0614 local time was about an hour and a half before Earhart was expected
to arrive at Howland.
During the next two hours, Itasca’s weather log reports wind direction
as East, with speed varying between 7 and 11 knots.
It is worth noting that Itasca’s estimate of the length and density
of the smoke is not credible. Consider that since the ship was drifting,
the ship’s view of the smoke was along the axis of the smoke plume, which
was drifting downwind. Consequently, it would not have been possible to
estimate the length of the plume, or its downstream density.
The boiler fuel oil most commonly used in those days
was known as “bunker
oil”, which essentially was crude oil right out of the ground – very heavy
with a high soot content, and hard to burn; it required extensive preheating
just to get it to atomize properly in the boiler feed nozzles. It was somewhat
like burning liquid tar. The smoke therefore was “heavy” and tended to
sink rapidly to the surface. During and after WW2, the Navy switched
to Navy Special Fuel Oil (NSFO) which was processed so that it was easier
to preheat and burned more efficiently, producing a somewhat lighter smoke.
It is unlikely that Itasca was burning NSFO.
Even NSFO smoke screens are not very durable. In anything more than a
light breeze, say 5 knots or so, the smoke is pushed rapidly down onto
the surface where it flattens and thins out within three to five miles.
This results in rapid vertical thinning of the smoke, thus drastically
reducing its visual contrast with respect to the sea surface.
So, within about five miles from the Itasca, the smoke plume would
have been virtually invisible from the air. Smoke is really only useful
as a visual detection aid when the wind speed is less than about 5 knots,
when there is a significant vertical plume, which is readily visible in
contrast to the sky luminence.
AE’s problem was further complicated by the fact that at the reported
wind speed, there would have been white capping, a condition in which the
wind-driven waves break like surf on a beach. The fact that Itasca was
painted white and was relatively small would make her tend to blend in
with the whitecaps, and make her nearly invisible from the air beyond a
few miles.
If Itasca had been steaming at 10 knots or so, her Kelvin wake
(the vee-shaped wave pattern caused by the ship’s movement throught the
water) would have been quite visible from the air, looking like an arrow
pointing right to the ship.

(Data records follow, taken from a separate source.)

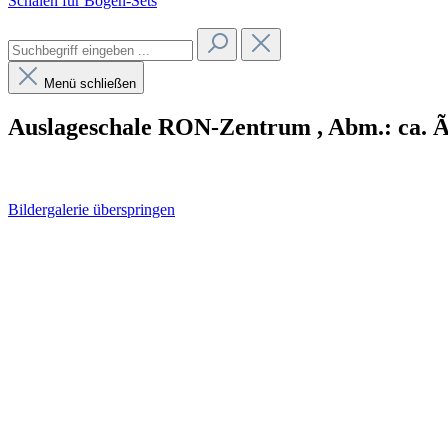
Schalen für Bogen-Sets
Menü schließen
Auslageschale RON-Zentrum , Abm.: ca. Ã
Bildergalerie überspringen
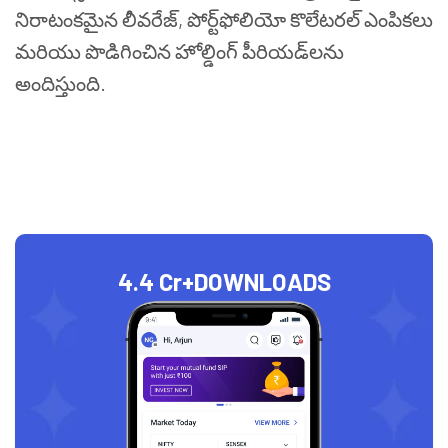
నిరాటంకమైన లీవరేజ్, పోర్ట్‌ఫోలియో కొలేటరల్ ఎంపికలు
మరియు పొడిగించిన హోల్డింగ్ పీరియడ్‌లను
అందిస్తుంది.
4.4 Cr+
DOWNLOADS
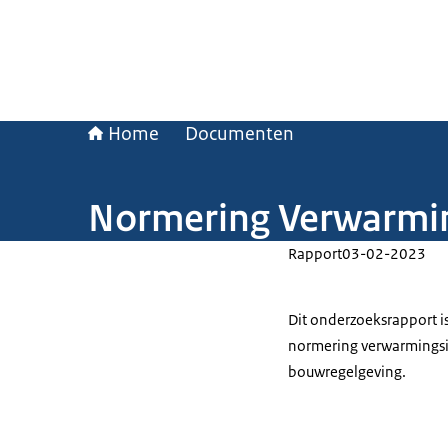
Home
Documenten
Normering Verwarmi
Rapport
03-02-2023
Dit onderzoeksrapport i
normering verwarmingsi
bouwregelgeving.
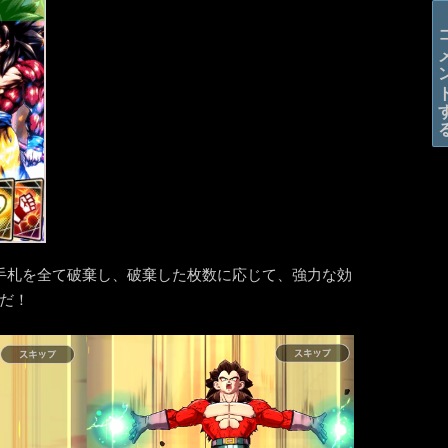
コメン
手札を全て破棄し、破棄した枚数に応じて、強力な効
だ！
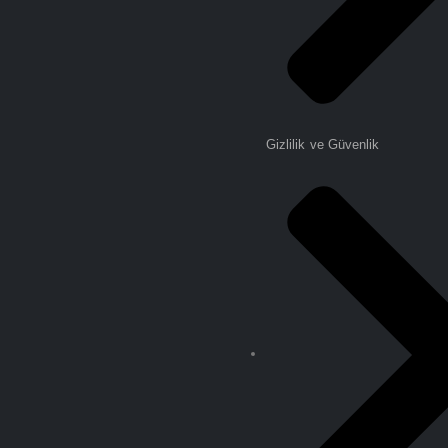
Gizlilik ve Güvenlik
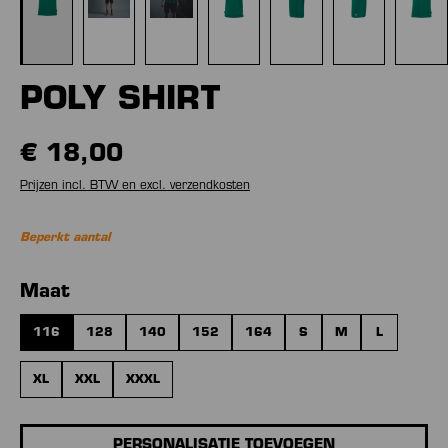
POLY SHIRT
€ 18,00
Prijzen incl. BTW en excl. verzendkosten
Beperkt aantal
Selecteer
Maat
116
128
140
152
164
S
M
L
XL
XXL
XXXL
PERSONALISATIE TOEVOEGEN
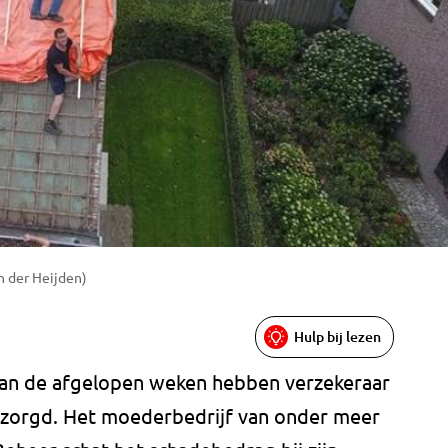
n der Heijden)
Hulp bij lezen
van de afgelopen weken hebben verzekeraar
zorgd. Het moederbedrijf van onder meer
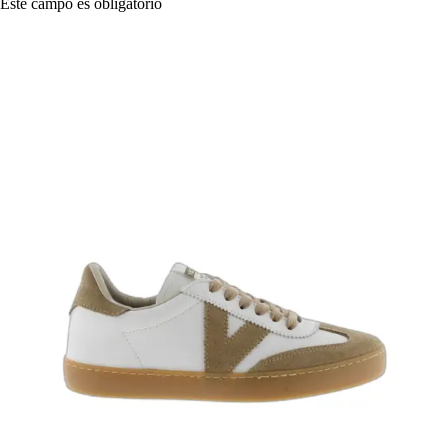
Este campo es obligatorio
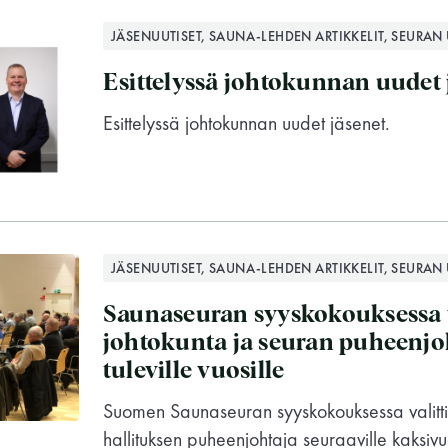
JÄSENUUTISET, SAUNA-LEHDEN ARTIKKELIT, SEURAN 
Esittelyssä johtokunnan uudet 
Esittelyssä johtokunnan uudet jäsenet.
JÄSENUUTISET, SAUNA-LEHDEN ARTIKKELIT, SEURAN 
Saunaseuran syyskokouksessa v
johtokunta ja seuran puheenjo
tuleville vuosille
Suomen Saunaseuran syyskokouksessa valittii
Suomen Saunaseura ry
hallituksen puheenjohtaja seuraaville kaksivuo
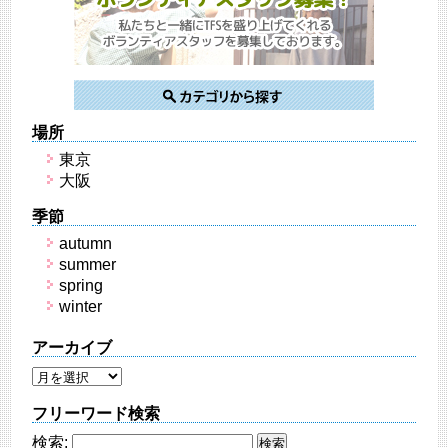
場所
東京
大阪
季節
autumn
summer
spring
winter
アーカイブ
フリーワード検索
検索:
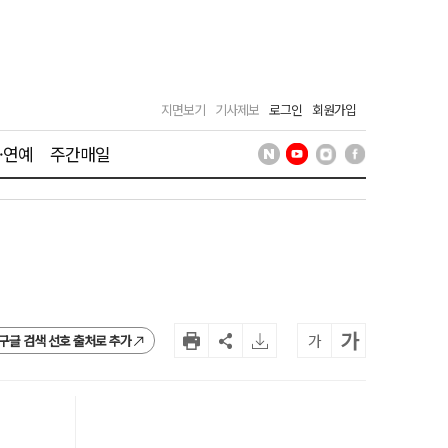
지면보기
기사제보
로그인
회원가입
·연예
주간매일
가
가
구글 검색 선호 출처로 추가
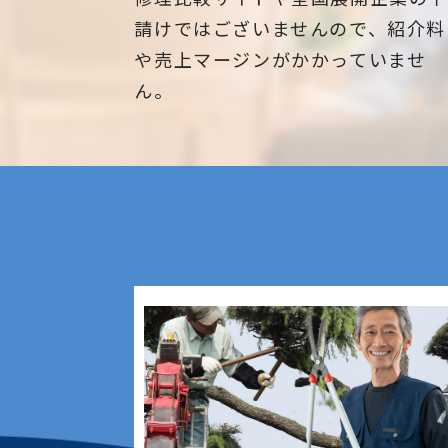
請けではございませんので、紹介料
や売上マージンがかかっていませ
ん。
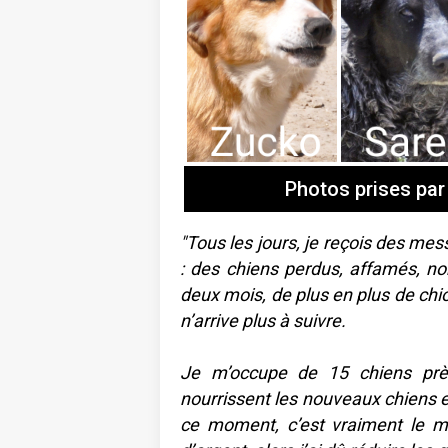
Photos prises par
"Tous les jours, je reçois des me
: des chiens perdus, affamés, no
deux mois, de plus en plus de chi
n’arrive plus à suivre.
Je m’occupe de 15 chiens prè
nourrissent les nouveaux chiens e
ce moment, c’est vraiment le mo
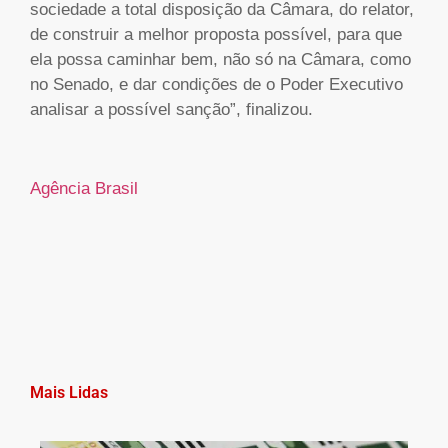
sociedade a total disposição da Câmara, do relator,
de construir a melhor proposta possível, para que
ela possa caminhar bem, não só na Câmara, como
no Senado, e dar condições de o Poder Executivo
analisar a possível sanção”, finalizou.
Agência Brasil
Mais Lidas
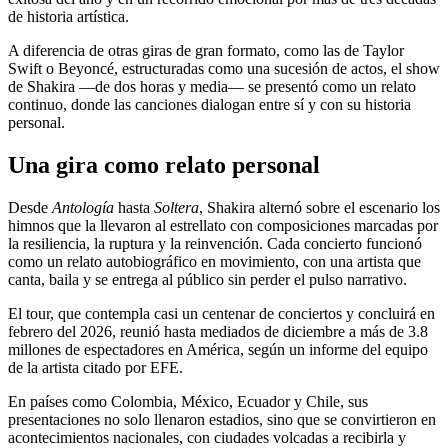
de historia artística.
A diferencia de otras giras de gran formato, como las de Taylor
Swift o Beyoncé, estructuradas como una sucesión de actos, el show
de Shakira —de dos horas y media— se presentó como un relato
continuo, donde las canciones dialogan entre sí y con su historia
personal.
Una gira como relato personal
Desde
Antología
hasta
Soltera
, Shakira alternó sobre el escenario los
himnos que la llevaron al estrellato con composiciones marcadas por
la resiliencia, la ruptura y la reinvención. Cada concierto funcionó
como un relato autobiográfico en movimiento, con una artista que
canta, baila y se entrega al público sin perder el pulso narrativo.
El tour, que contempla casi un centenar de conciertos y concluirá en
febrero del 2026, reunió hasta mediados de diciembre a más de 3.8
millones de espectadores en América, según un informe del equipo
de la artista citado por EFE.
En países como Colombia, México, Ecuador y Chile, sus
presentaciones no solo llenaron estadios, sino que se convirtieron en
acontecimientos nacionales, con ciudades volcadas a recibirla y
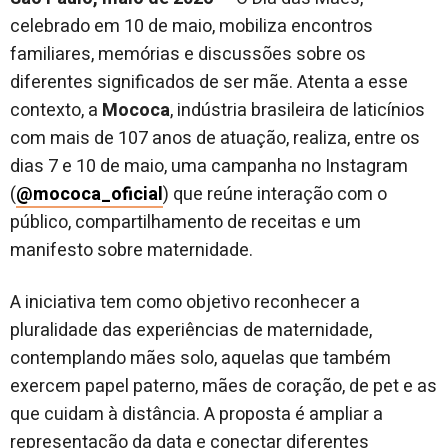
celebrado em 10 de maio, mobiliza encontros
familiares, memórias e discussões sobre os
diferentes significados de ser mãe. Atenta a esse
contexto, a
Mococa
, indústria brasileira de laticínios
com mais de 107 anos de atuação, realiza, entre os
dias 7 e 10 de maio, uma campanha no Instagram
(
@mococa_oficial
) que reúne interação com o
público, compartilhamento de receitas e um
manifesto sobre maternidade.
A iniciativa tem como objetivo reconhecer a
pluralidade das experiências de maternidade,
contemplando mães solo, aquelas que também
exercem papel paterno, mães de coração, de pet e as
que cuidam à distância. A proposta é ampliar a
representação da data e conectar diferentes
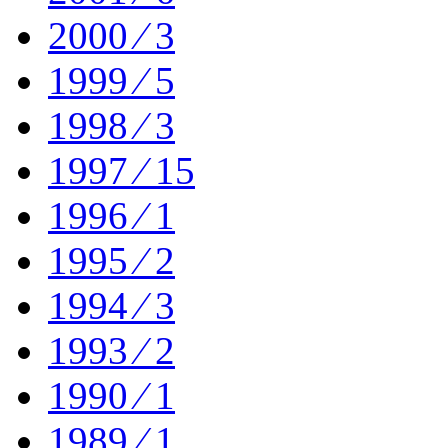
2000 ⁄ 3
1999 ⁄ 5
1998 ⁄ 3
1997 ⁄ 15
1996 ⁄ 1
1995 ⁄ 2
1994 ⁄ 3
1993 ⁄ 2
1990 ⁄ 1
1989 ⁄ 1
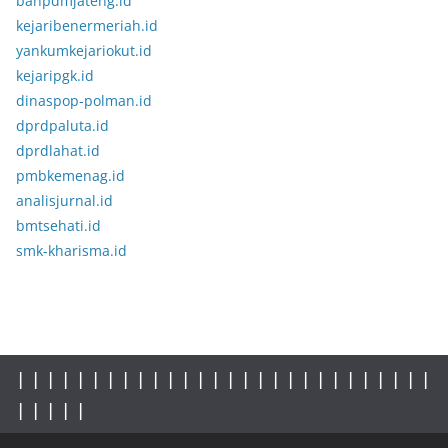
banpdmjateng.id
kejaribenermeriah.id
yankumkejariokut.id
kejaripgk.id
dinaspop-polman.id
dprdpaluta.id
dprdlahat.id
pmbkemenag.id
analisjurnal.id
bmtsehati.id
smk-kharisma.id
|
|
|
|
|
|
|
|
|
|
|
|
|
|
|
|
|
| |
|
|
|
|
|
|
|
|
|
|
|
|
|
|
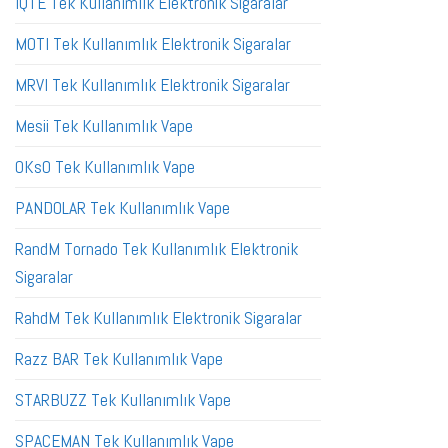
IQTE Tek Kullanımlık Elektronik Sigaralar
MOTI Tek Kullanımlık Elektronik Sigaralar
MRVI Tek Kullanımlık Elektronik Sigaralar
Mesii Tek Kullanımlık Vape
OKsO Tek Kullanımlık Vape
PANDOLAR Tek Kullanımlık Vape
RandM Tornado Tek Kullanımlık Elektronik
Sigaralar
RahdM Tek Kullanımlık Elektronik Sigaralar
Razz BAR Tek Kullanımlık Vape
STARBUZZ Tek Kullanımlık Vape
SPACEMAN Tek Kullanımlık Vape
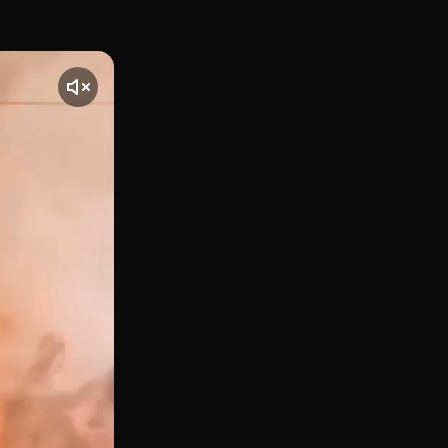
 en el tranquilo pero sofisticado barrio de El Viso (Chamart
nte] El vídeo comienza con una toma de Oceanika, ubicado en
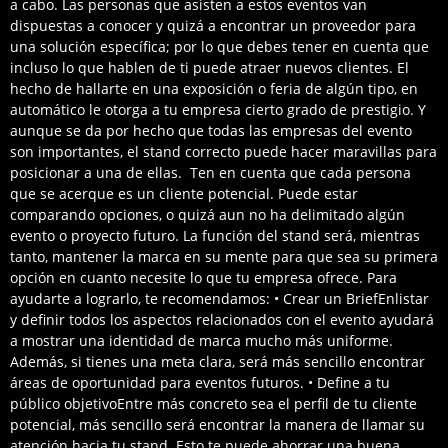
a cabo. Las personas que asisten a estos eventos van
dispuestas a conocer y quizá a encontrar un proveedor para
una solución específica; por lo que debes tener en cuenta que
incluso lo que hablen de ti puede atraer nuevos clientes. El
hecho de hallarte en una exposición o feria de algún tipo, en
automático le otorga a tu empresa cierto grado de prestigio. Y
aunque se da por hecho que todas las empresas del evento
son importantes, el stand correcto puede hacer maravillas para
posicionar a una de ellas. Ten en cuenta que cada persona
que se acerque es un cliente potencial. Puede estar
comparando opciones, o quizá aun no ha delimitado algún
evento o proyecto futuro. La función del stand será, mientras
tanto, mantener la marca en su mente para que sea su primera
opción en cuanto necesite lo que tu empresa ofrece. Para
ayudarte a lograrlo, te recomendamos: • Crear un BriefEnlistar
y definir todos los aspectos relacionados con el evento ayudará
a mostrar una identidad de marca mucho más uniforme.
Además, si tienes una meta clara, será más sencillo encontrar
áreas de oportunidad para eventos futuros. • Define a tu
público objetivoEntre más concreto sea el perfil de tu cliente
potencial, más sencillo será encontrar la manera de llamar su
atención hacia tu stand. Esto te puede ahorrar una buena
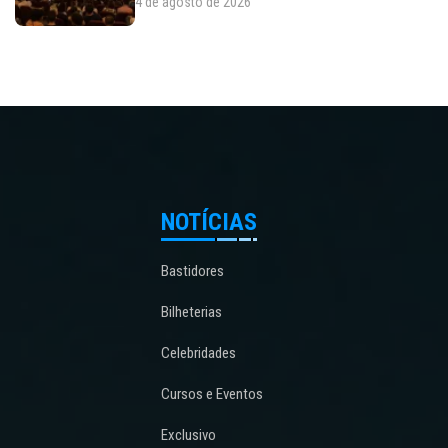
4 de agosto de 2026
NOTÍCIAS
Bastidores
Bilheterias
Celebridades
Cursos e Eventos
Exclusivo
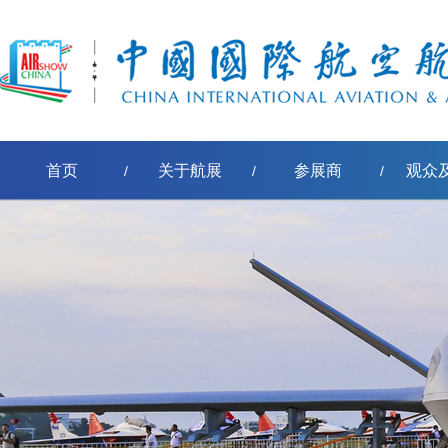
首页
关于航展
参展商
观众
/
/
/
[err:数据源标签'pe-取得节点名称'模板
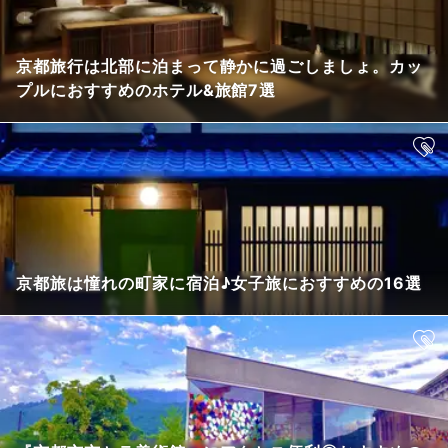
京都旅行は北部に泊まって静かに過ごしましょ。カッ
プルにおすすめのホテル&旅館7選
京都旅は憧れの町家に宿泊♪女子旅におすすめの16選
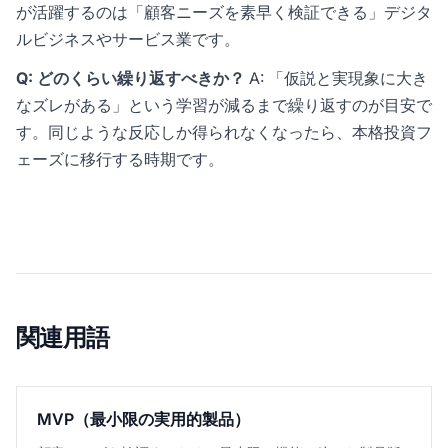
が活躍するのは「顧客ニーズを素早く検証できる」デジタ
ルビジネスやサービス業です。
Q: どのくらい繰り返すべきか？
A: 「仮説と実現象に大き
なズレがある」という学習が減るまで繰り返すのが目安で
す。同じような反応しか得られなくなったら、本格投資フ
ェーズに移行する時期です。
関連用語
MVP（最小限の実用的製品）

But the drifting white Itasca would
have been nearly invisible unless AE was within a very few miles.
Furthermore, it is unlikely that Itasca made dense black smoke
for an hour and a half, which would have been necesssary for AE to have
a chance to reach and see the smoke plume.
In a steam powered ship such as Itasca, under
normal steaming procedures, the boiler watch crew would take particular
care to ensure that the fuel-air mixture being sprayed into the boiler
fire box was as close as possible to ideal, so that combustion would
be nearly complete, thus minimizing soot buildup on the tubes within
which water was boiled into steam within the boiler firebox. The combustion
exhaust observed at the smoke stack under ideal conditions was described
as a “light brown
haze”, and was not visible from more than a mile or so. In order to minimize
soot buildup on the boiler tubes, the ship would “blow tubes” once each
four-hour watch. This was accomplished by activating a valve system which
literally sprayed live steam onto the boiler tubes in the firebox, thereby
dislodging loose soot from the tubes. The dislodged soot was carried up
and out the ship’s smokestack by the exhaust gas plume.
But there always was an accumulating residue that could not be removed
by blowing tubes, and eventually, about every 600 steaming hours or so,
it was necessary to shut down each boiler and (after it had cooled!!!)
send sailors into the fire box to remove the residual soot by hand, with
wire brushes, etc.
Since Itasca had only two boilers, the Captain would NEVER have
taken a boiler off line for tube maintenance while at sea, even though
one boiler would suffice for the ship’s needs while on station, because
if the on-line steaming boiler were to sustain a major casualty requiring
it to be taken off line, the ship would be dead in the water with no power.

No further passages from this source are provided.